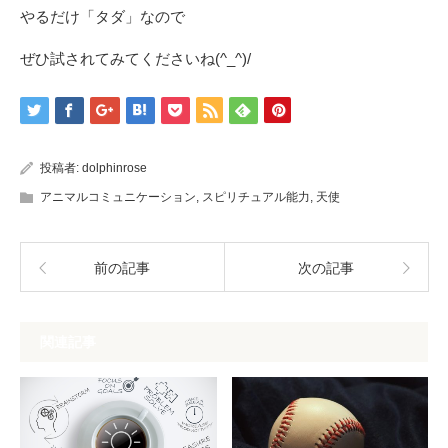
やるだけ「タダ」なので
ぜひ試されてみてくださいね(^_^)/
投稿者:
dolphinrose
アニマルコミュニケーション
,
スピリチュアル能力
,
天使
前の記事
次の記事
関連記事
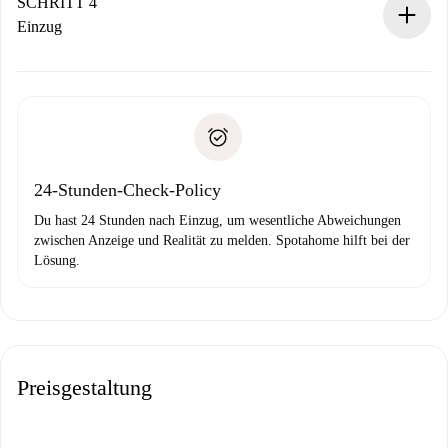
stellen den Kontakt her.
SCHRITT 4
Wenn der Vermieter ablehnen muss, entstehen keine
Einzug
Kosten und wir schlagen Alternativen vor.
Kläre mit dem Vermieter die Ankunftsdetails,
Benötigte Dokumente bei „
Spotahome plus
“-Objekten.
Schlüsselübergabe usw.
Personalausweis oder Reisepass
Spotahome überweist die erste Zahlung nur, wenn du keine
Zahlungsfähigkeitsnachweis
Probleme meldest.
Bankeinzug
24-Stunden-Check-Policy
Du hast 24 Stunden nach Einzug, um wesentliche Abweichungen
zwischen Anzeige und Realität zu melden. Spotahome hilft bei der
Lösung.
Preisgestaltung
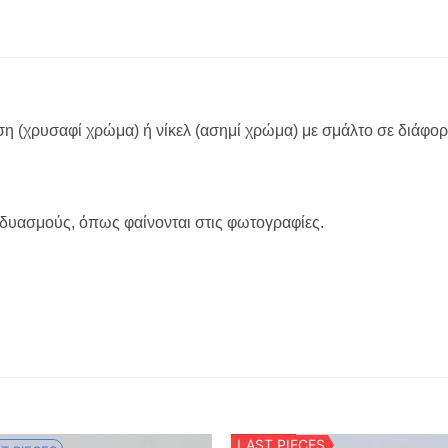
ση (χρυσαφί χρώμα) ή νίκελ (ασημί χρώμα) με σμάλτο σε διάφο
δυασμούς, όπως φαίνονται στις φωτογραφίες.
LAST PIECES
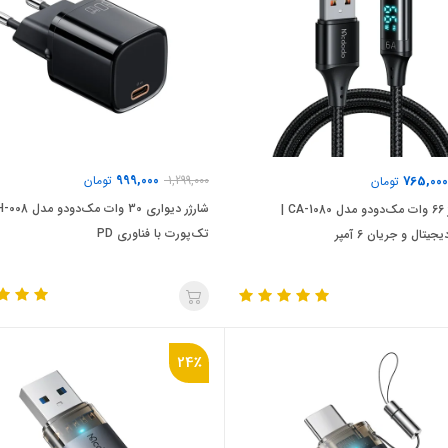
999,000
765,000
1,299,000
تومان
تومان
کابل شارژ 66 وات مک‌دودو مدل CA-1080 |
تک‌پورت با فناوری PD
یتال و جریان 6 آمپر
24٪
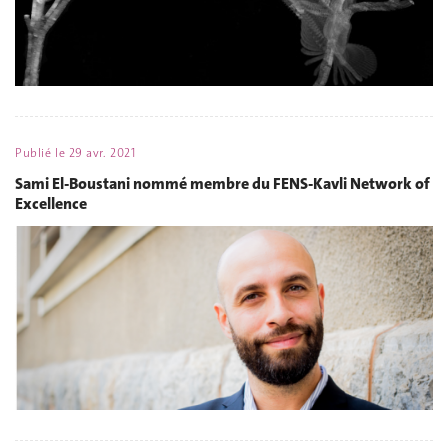
Publié le
29 avr. 2021
Sami El-Boustani nommé membre du FENS-Kavli Network of
Excellence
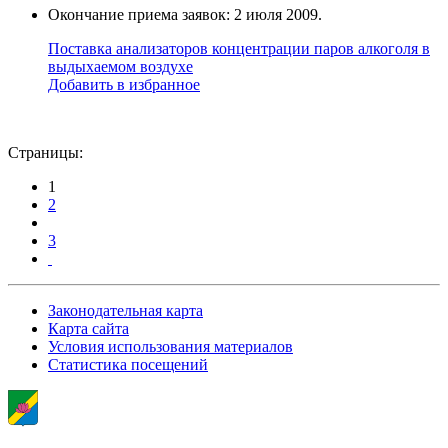
Окончание приема заявок: 2 июля 2009.
Поставка анализаторов концентрации паров алкоголя в
выдыхаемом воздухе
Добавить в избранное
Страницы:
1
2
3
Законодательная карта
Карта сайта
Условия использования материалов
Статистика посещений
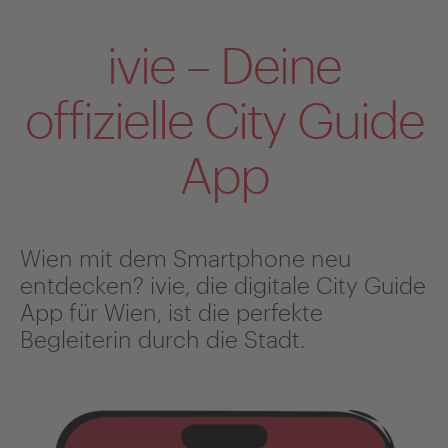
ivie – Deine
offizielle City Guide
App
Wien mit dem Smartphone neu
entdecken? ivie, die digitale City Guide
App für Wien, ist die perfekte
Begleiterin durch die Stadt.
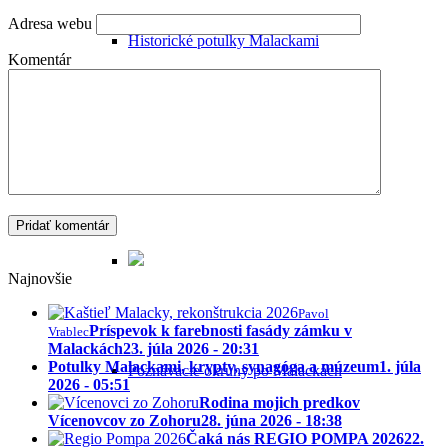
Adresa webu
Historické potulky Malackami
Komentár
Sprievodca Malackami
Najnovšie
Pavol
Príspevok k farebnosti fasády zámku v
Vrablec
Malackách
23. júla 2026 - 20:31
Potulky Malackami, krypty, synagóga a múzeum
1. júla
Poznávacie okruhy po Malackách
2026 - 05:51
Rodina mojich predkov
Vícenovcov zo Zohoru
28. júna 2026 - 18:38
Čaká nás REGIO POMPA 2026
22.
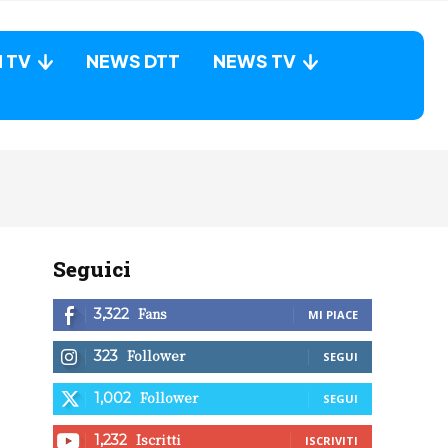
N TV
NEWS DTT
NEWS TV
Seguici
Fans
3,322
MI PIACE
Follower
323
SEGUI
Follower
1,002
SEGUI
Iscritti
1,232
ISCRIVITI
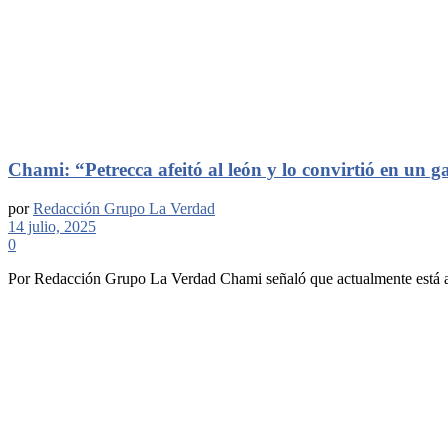
Chami: “Petrecca afeitó al león y lo convirtió en un g
por
Redacción Grupo La Verdad
14 julio, 2025
0
Por Redacción Grupo La Verdad Chami señaló que actualmente está alej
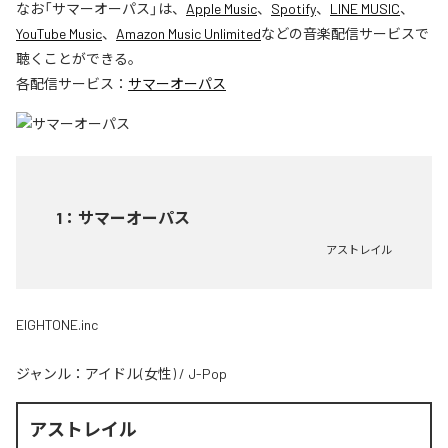
なお「
サマーオーパス
」は、
Apple Music
、
Spotify
、
LINE MUSIC
、
YouTube Music
、
Amazon Music Unlimited
などの音楽配信サービスで
聴くことができる。
各配信サービス：
サマーオーパス
1
：
サマーオーパス
アストレイル
EIGHTONE.inc
ジャンル：
アイドル(女性)
/
J-Pop
アストレイル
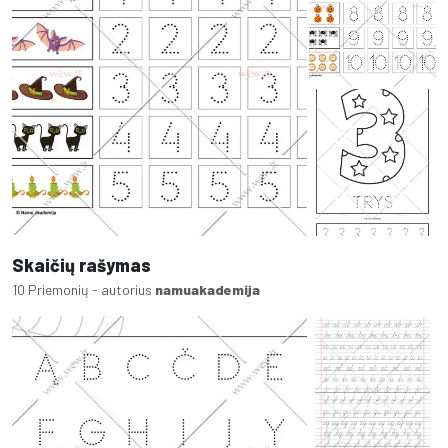
Skaičių rašymas
10 Priemonių - autorius
namuakademija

********************

## Exercise
Every line above should be transcribed exactly, though no image should be carried over.

## Task output
やるだけ「タダ」なので
ぜひ試されてみてくださいね(^_^)/
投稿者:
dolphinrose
アニマルコミュニケーション
,
スピリチュアル能力
,
天使
前の記事
次の記事
関連記事
stellen den Kontakt her.
SCHRITT 4
Wenn der Vermieter ablehnen muss, entstehen keine
Einzug
Kosten und wir schlagen Alternativen vor.
Kläre mit dem Vermieter die Ankunftsdetails,
Benötigte Dokumente bei „
Spotahome plus
“-Objekten.
Schlüsselübergabe usw.
Personalausweis oder Reisepass
Spotahome überweist die erste Zahlung nur, wenn du keine
Zahlungsfähigkeitsnachweis
Probleme meldest.
Bankeinzug
24-Stunden-Check-Policy
Du hast 24 Stunden nach Einzug, um wesentliche Abweichungen
zwischen Anzeige und Realität zu melden. Spotahome hilft bei der
Lösung.
Preisgestaltung
ση (χρυσαφί χρώμα) ή νίκελ (ασημί χρώμα) με σμάλτο σε διάφο
δυασμούς, όπως φαίνονται στις φωτογραφίες.
LAST PIECES
999,000
765,000
1,299,000
تومان
تومان
کابل شارژ 66 وات مک‌دودو مدل CA-1080 |
تک‌پورت با فناوری PD
یتال و جریان 6 آمپر
24٪
Publié le
29 avr. 2021
Sami El-Boustani nommé membre du FENS-Kavli Network of
Excellence
Окончание приема заявок: 2 июля 2009.
Поставка анализаторов концентрации паров алкоголя в
выдыхаемом воздухе
Добавить в избранное
Страницы:
1
2
3
Законодательная карта
Карта сайта
Условия использования материалов
Статистика посещений
ivie – Deine
offizielle City Guide
App
Wien mit dem Smartphone neu
entdecken? ivie, die digitale City Guide
App für Wien, ist die perfekte
Begleiterin durch die Stadt.
Adresa webu
Historické potulky Malackami
Komentár
Sprievodca Malackami
Najnovšie
Pavol
Príspevok k farebnosti fasády zámku v
Vrablec
Malackách
23. júla 2026 - 20:31
Potulky Malackami, krypty, synagóga a múzeum
1. júla
Poznávacie okruhy po Malackách
2026 - 05:51
Rodina mojich predkov
Vícenovcov zo Zohoru
28. júna 2026 - 18:38
Čaká nás REGIO POMPA 2026
22.
N TV
NEWS DTT
NEWS TV
Seguici
Fans
3,322
MI PIACE
Follower
323
SEGUI
Follower
1,002
SEGUI
Iscritti
1,232
ISCRIVITI
Chami: “Petrecca afeitó al león y lo convirtió en un g
por
Redacción Grupo La Verdad
14 julio, 2025
0
Por Redacción Grupo La Verdad Chami señaló que actualmente está alej
なお「
サマーオーパス
」は、
Apple Music
、
Spotify
、
LINE MUSIC
、
YouTube Music
、
Amazon Music Unlimited
などの音楽配信サービスで
聴くことができる。
各配信サービス：
サマーオーパス
1
：
サマーオーパス
アストレイル
EIGHTONE.inc
ジャンル：
アイドル(女性)
/
J-Pop
アストレイル
Skaičių rašymas
10 Priemonių - autorius
namuakademija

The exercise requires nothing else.